Metacontroller is installed as an operator in Kubernetes. It takes care of watching for updates on our custom `Microservice` resources and making sure they are processed in a FIFO manner to prevent race conditions. Our responsibility then becomes implementing an idempotent webhook which takes in the parameters of the `spec` and returns a list of Kubernetes objects for those parameters. Based on the webhook response, Metacontroller will interact with the Kubernetes API to reconcile the desired state by creating, updating, or deleting Kubernetes objects.

Metacontroller will also run the reconciliation loop for all resources periodically, and in our specific case every minute. This allows us to propagate changes to all microservices by making a change in our webhook. This periodic reconciliation completely eliminates configuration drift between different microservices and gives us the confidence that all of them are deployed and configured in Kubernetes in exactly the same way.

Ensuring a High Quality Bar

A centralized solution to manage deployments has its own drawbacks which should not be taken lightly.
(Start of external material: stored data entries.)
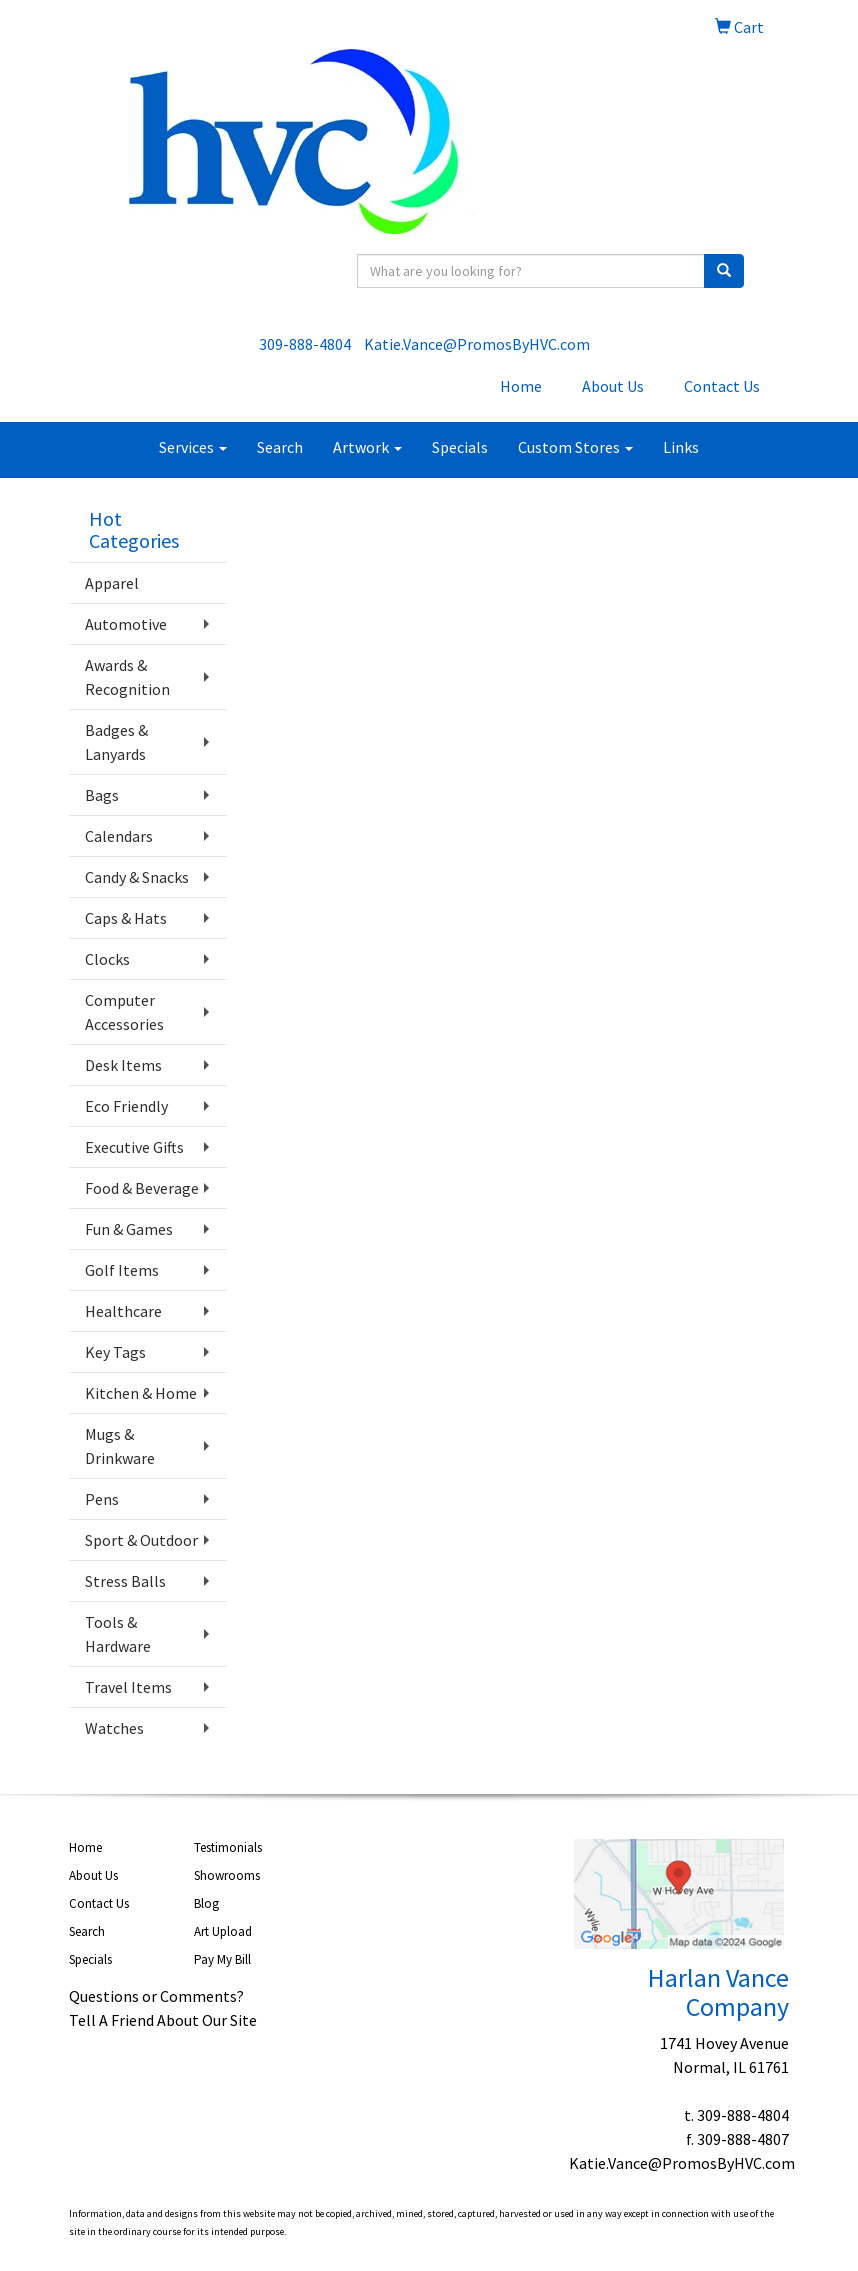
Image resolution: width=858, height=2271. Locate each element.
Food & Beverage (142, 1188)
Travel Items (128, 1687)
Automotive (126, 624)
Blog (206, 1903)
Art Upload (223, 1931)
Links (681, 447)
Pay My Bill (222, 1959)
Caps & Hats (126, 918)
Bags (102, 795)
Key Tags (115, 1352)
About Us (613, 386)
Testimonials (228, 1847)
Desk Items (123, 1065)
Problems in the reconciliation workflow can affect all microservices or cause global outages.

For example, exposing the wrong port in a Service object when deploying a Microservice could cause network calls between microservices to suddenly start failing.
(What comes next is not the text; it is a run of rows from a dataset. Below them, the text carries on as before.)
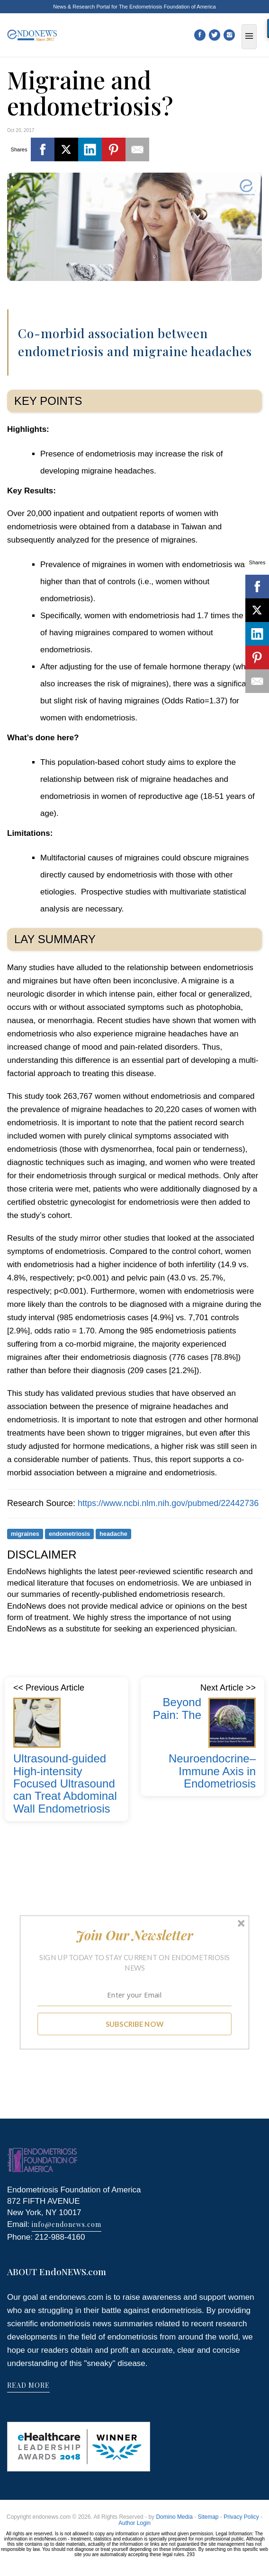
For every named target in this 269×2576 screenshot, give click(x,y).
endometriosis (69, 1533)
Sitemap (207, 2517)
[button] (135, 1935)
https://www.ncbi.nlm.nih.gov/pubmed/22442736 (168, 1503)
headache (113, 1533)
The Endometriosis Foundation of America (167, 6)
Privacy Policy (241, 2517)
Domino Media (174, 2517)
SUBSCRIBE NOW (135, 2024)
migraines (25, 1533)
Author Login (134, 2523)
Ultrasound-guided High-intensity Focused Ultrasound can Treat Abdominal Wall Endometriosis (65, 1783)
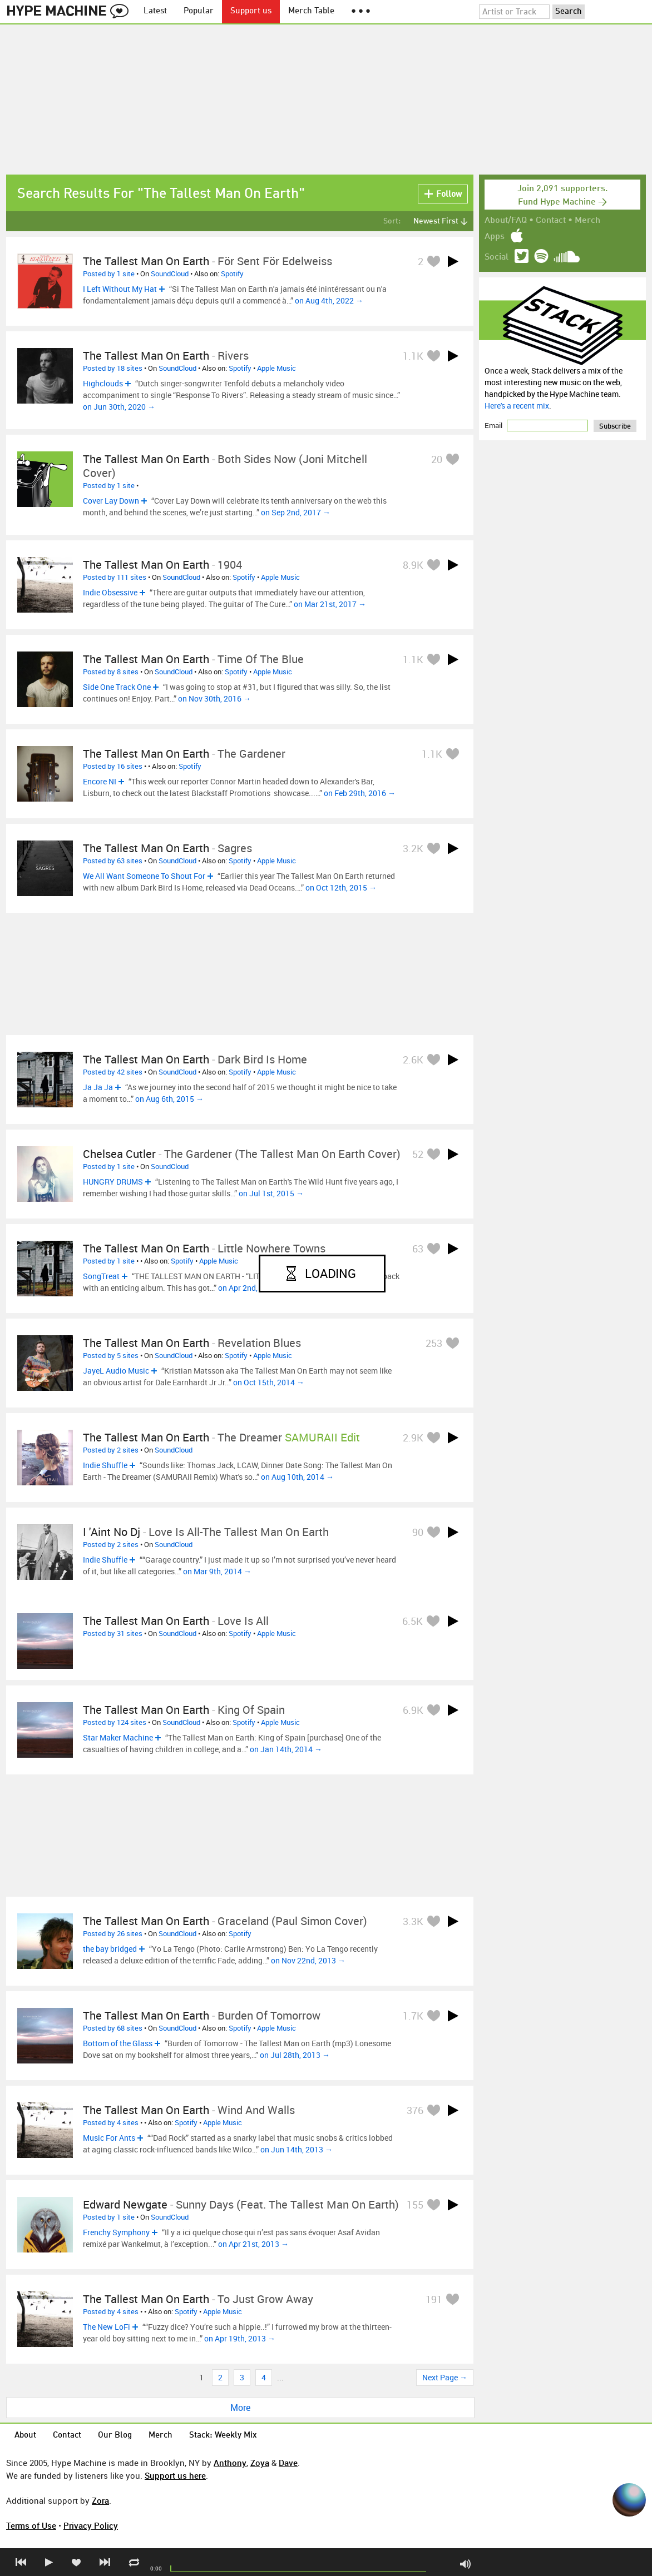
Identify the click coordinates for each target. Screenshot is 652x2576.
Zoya (259, 2462)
To mitigate this problem, we rely heavily on both unit and integration tests. Our webhook is thoroughly tested using conventional unit tests to ensure Kubernetes resources for different configurations are created and wired up appropriately.
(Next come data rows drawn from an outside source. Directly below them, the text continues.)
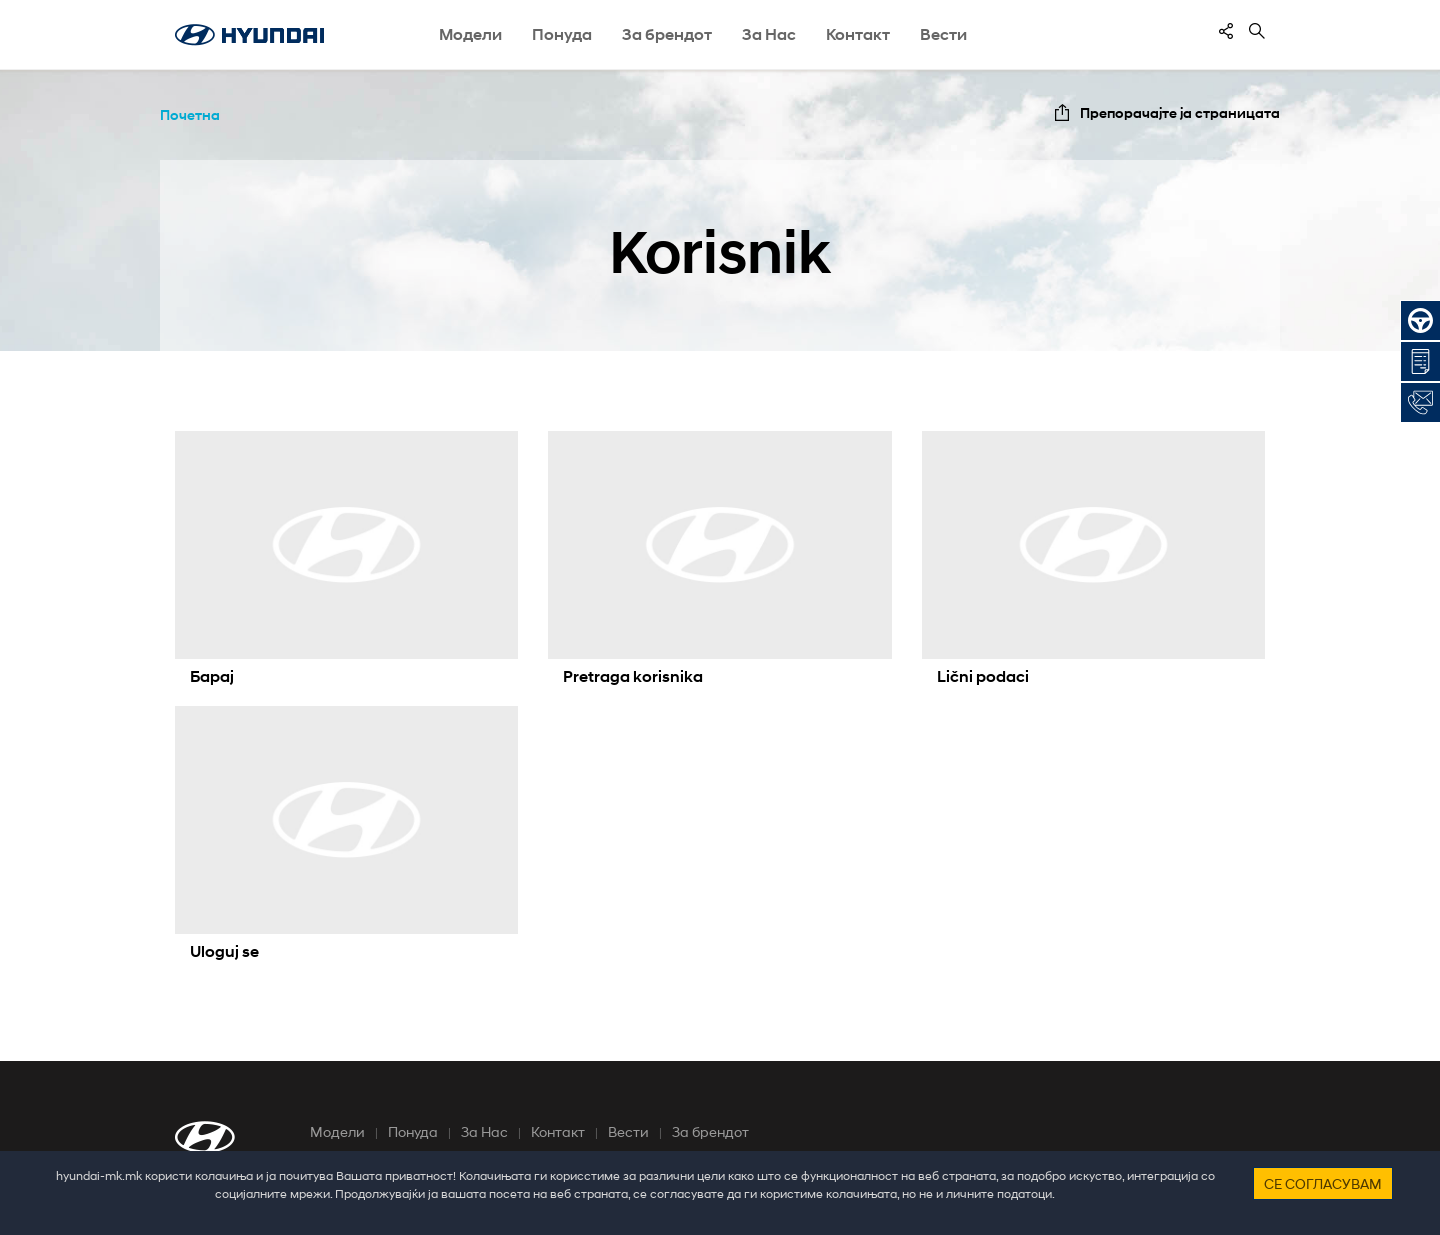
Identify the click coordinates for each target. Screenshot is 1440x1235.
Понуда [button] (562, 34)
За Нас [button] (769, 34)
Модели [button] (470, 34)
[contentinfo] (1226, 31)
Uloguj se (224, 951)
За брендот (710, 1131)
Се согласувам (1323, 1183)
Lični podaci (983, 676)
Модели (337, 1131)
In addition to unit tests, we also leverage integration tests against an actual Kubernetes cluster. The integration tests run for every branch as part of a deployment pipeline and use kind to dynamically spin up and tear down a Kubernetes cluster inside a docker container. Every pipeline run creates a new cluster with Metacontroller and the supporting webhook. It then deploys a microservice resource and runs assertions verifying that the appropriate objects were created in Kubernetes. At the end of the test run, the cluster is torn down.

Conclusion

In the Developer Experience (DX) team, our mission is to actively work on reducing complexity within our stack. To make progress on that mission, we often need to do more so that everyone else can do less.

What this particular project has taught us about Kubernetes is what the community has been trying to say all along: Kubernetes is a great platform for building platforms. It provides well designed primitives that can be used to run containers across many nodes.

But, those primitives are not always the simplest to use, understand, or manage on a larger scale. This is why we at DX constantly ask ourselves which parameters our engineers want to control, and which ones are toil that they have to deal with.